Unfinished Housing Estates


A National Survey of Unfinished Housing Developments was carried out in 2011 which categorised Unfinished Developments into one of four categories, being Categories 1, 2, 3 & 4.


In 2012 the annual Household Charge was introduced.Those Unfinished Housing Developments which were categorised as Category 3 or 4 in the 2011 National Survey were eligible for a waiver and did not have to pay the Household Charge in 2012.


Unfinished Housing Developments were categorised as Category 3 or 4 on the basis of the following criteria:

Category 3 

(i) developer is in place,
(ii) there is no on-site activity,
(iii) the developer is responsible for public safety,
(iv) serious public safety issues are present.


Category 4 

(i) no construction activity on site,
(ii) no receiver appointed,
(iii) serious public safety issues are present,
(iv) efforts to contact developer/owner unsuccessful,
(v) efforts to compel developer/owner to address safety issues unsuccessful,
(vi) enforcement unlikely to yield quick/successful result.



A National Survey of Unfinished Housing Developments was carried out again in subsequent years up to and including 2020. The results of these surveys can be viewed HERE.


As part of the initial National Survey, all Local Authorities were required to determine which Unfinished Developments, or parts thereof, could be considered to be in a ‘Seriously Problematic Condition’.


An Unfinished Development or part thereof would be considered to be in a ‘Seriously Problematic Condition’ if it failed to positively meet the following nationally consistent criteria:

1. Installation and commissioning of public lighting;
2. Provision of potable water supply;
3. Provision of wastewater collection, treatment and disposal systems sufficient to ensure that, in the opinion of the Local Authority, no pollution or public health issues are arising;
4. Access road to at least base course level;
5. Provision of access to the dwelling by constructed footpath;
6. Provision of open space capable of serving the amenity need of the permitted dwelling and being suitable for access and use by members of the public.


N.B. Deficiencies in landscaping (e.g. tree planting) of public open space or similar would not render a development to be in a seriously problematic condition. In addition, for developments constructed in phases, access to public open space meeting the criteria above on other phases of the development was deemed sufficient.


In 2013 it was decided to replace the Annual Household Charge with the Local Property Tax. Experience with the arrangements for waiver from the Household Charge in 2012 indicated that a more reliable and consistent methodology was needed to determine the circumstances of waiver from the Local Property Tax in 2013.

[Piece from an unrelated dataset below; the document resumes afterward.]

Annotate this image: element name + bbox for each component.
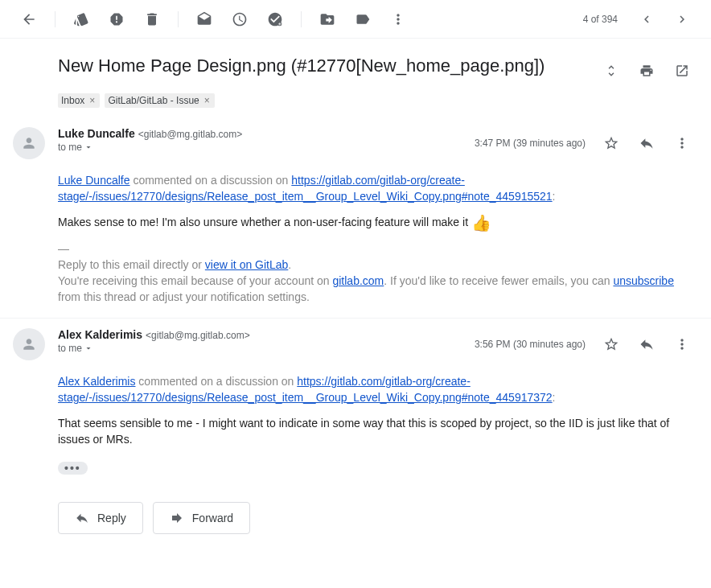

The Minister decided that the fairest and most consistent way to develop a waiver list for the Property Tax in 2013 was to rely on the identification in the 2012 Survey of those unfinished developments, or parts thereof which were deemed to be in a ‘Seriously Problematic Condition’ and subsequently published a list of these estates.


N.B – it is important to note that not all unfinished housing developments were deemed to be in a ‘Seriously Problematic Condition’. In addition not all unfinished developments categorised as being in a ‘Seriously Problematic Condition’ were covered by the waiver, this is because problematic developments which do not contain completed homes were not designated as liability only arises for homeowners.


The FINANCE (LOCAL PROPERTY TAX) (AMENDMENT) ACT 2021 enacted on 22 July 2021, updated the regulations governing the Local Property Tax.This update includes the removal of the exemption which applied for property in unfinished housing estates.


There is no longer an exemption for properties in Unfinished Housing Developments.